This study is NOT currently recruiting participants.
Number
001695-C
Sponsoring Institute
National Cancer Institute (NCI)
Recruitment Detail
Type: Recruitment has not started Gender: Male & Female Min Age: 18 Years Max Age: 120 Years
Referral Letter Required
No
Population Exclusion(s)
Children;Fetuses;Neonates;Pregnant Women
Keywords
Cemiplimab; Antineoplastic Agents; Antineoplastic Agents, Immunological
Recruitment Keyword(s)
None
Condition(s)
Urogenital Neoplasms; Neoplasms by Site; Genital Diseases; Urogenital Diseases; Male Urogenital Diseases; Female Urogenital Diseases; Female Urogenital Diseases and Pregnancy Complications; Genital Neoplasms, Female; Urologic Neoplasms; Urologic Diseases; Kidney Diseases; Uterine Diseases; Uterine Cervical Diseases; Neoplasms; Kidney Neoplasms; Uterine Neoplasms; Uterine Cervical Neoplasms
Investigational Drug(s)
SNS-101 (anti-VISTA) cemiplimab-rwlc (Libtayo)
Investigational Device(s)
Intervention(s)
Drug: SNS-101 Drug: Cemiplimab
Supporting Site
National Cancer Institute
Immunotherapies are treatments that harness the body s own immune system to fight diseases such as cancers. Many of these treatments use antibodies, which are natural blood proteins that fight infections. But some people are resistant to certain immunotherapies. SNS-101 is a new monoclonal antibody that may help immune cells kill cancer cells without resistance issues.
Objective:
To test SNS-101, alone or combined with another drug (cemiplimab), in people with advanced cancers.
Eligibility:
Adults aged 18 years or older with cancer that is advanced, cannot be removed by surgery, or has spread to other organs.
Design:
Participants will be screened. They will have a physical exam. They will have blood and urine tests. They will have tests of their heart function. They will have imaging scans. They will have a biopsy: A small sample of tissue will be cut from their tumor. These tests may be done in more than 1 visit. The screening period may last 28 days.
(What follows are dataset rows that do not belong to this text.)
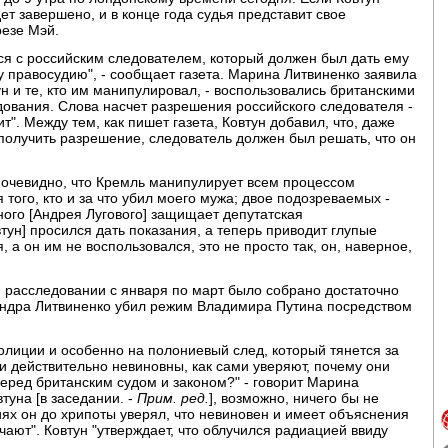
ет завершено, и в конце года судья представит свое
езе Мэй.
ться с российским следователем, который должен был дать ему
 правосудию", - сообщает газета. Марина Литвиненко заявила
ун и те, кто им манипулировал, - воспользовались британскими
ования. Слова насчет разрешения российского следователя -
т". Между тем, как пишет газета, Ковтун добавил, что, даже
 получить разрешение, следователь должен был решать, что он
очевидно, что Кремль манипулирует всем процессом
того, кто и за что убил моего мужа; двое подозреваемых -
ого [Андрея Лугового] защищает депутатская
тун] просился дать показания, а теперь приводит глупые
 а он им не воспользовался, это не просто так, он, наверное,
ри расследовании с января по март было собрано достаточно
сандра Литвиненко убил режим Владимира Путина посредством
лиции и особенно на полониевый след, который тянется за
и действительно невиновны, как сами уверяют, почему они
перед британским судом и законом?" - говорит Марина
туна [в заседании. -
Прим. ред.
], возможно, ничего бы не
ях он до хрипоты уверял, что невиновен и имеет объяснения
чают". Ковтун "утверждает, что облучился радиацией ввиду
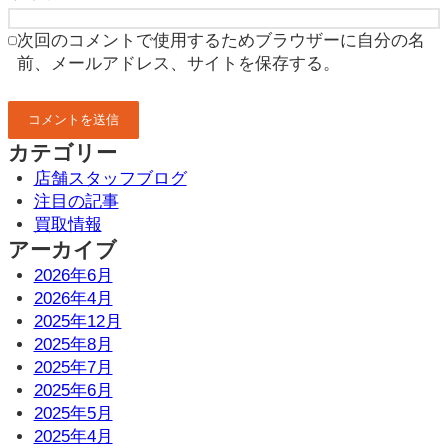
次回のコメントで使用するためブラウザーに自分の名
前、メールアドレス、サイトを保存する。
カテゴリー
店舗スタッフブログ
注目の記事
買取情報
アーカイブ
2026年6月
2026年4月
2025年12月
2025年8月
2025年7月
2025年6月
2025年5月
2025年4月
Treatment will be in 21-day cycles. SNS-101 and cemiplimab are both given through a tube attached to a needle inserted in a vein in the arm. All participants will receive SNS-101 once every 3 weeks; research doctors will determine the dosage, which may vary. Some participants will also receive cemiplimab.
Biopsies, imaging scans, and other tests will be repeated at various times during study visits.
Participants may remain in the study as long as the treatment is helping them.
Those who end treatment will have a final visit 30 days after their last dose of SNS-101. They will have a follow-up call after 90 days.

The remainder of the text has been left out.